§ WHAT THE TASK ASKS: The lines of the records that include "знаете" should all be copied.

§ SUPPLIED INFORMATION:
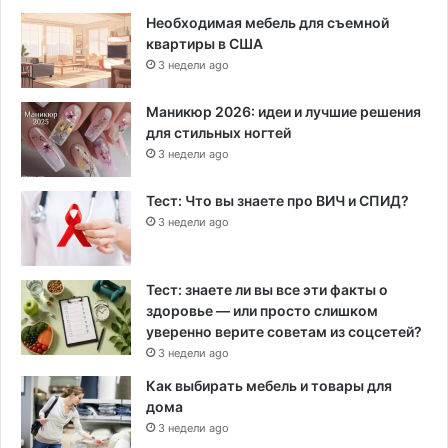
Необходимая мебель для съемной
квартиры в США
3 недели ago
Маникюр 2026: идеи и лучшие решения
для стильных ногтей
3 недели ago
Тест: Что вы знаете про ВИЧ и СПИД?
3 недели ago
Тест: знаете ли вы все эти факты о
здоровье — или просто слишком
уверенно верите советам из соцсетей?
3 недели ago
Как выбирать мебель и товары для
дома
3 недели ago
==
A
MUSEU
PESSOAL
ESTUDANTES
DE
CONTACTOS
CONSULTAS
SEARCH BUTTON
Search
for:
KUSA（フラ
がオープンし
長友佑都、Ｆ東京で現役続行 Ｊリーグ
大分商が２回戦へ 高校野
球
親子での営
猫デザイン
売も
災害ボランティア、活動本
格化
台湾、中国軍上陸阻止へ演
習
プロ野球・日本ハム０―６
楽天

§ TASK OUTPUT:
Тест: Что вы знаете про ВИЧ и СПИД?
Тест: знаете ли вы все эти факты о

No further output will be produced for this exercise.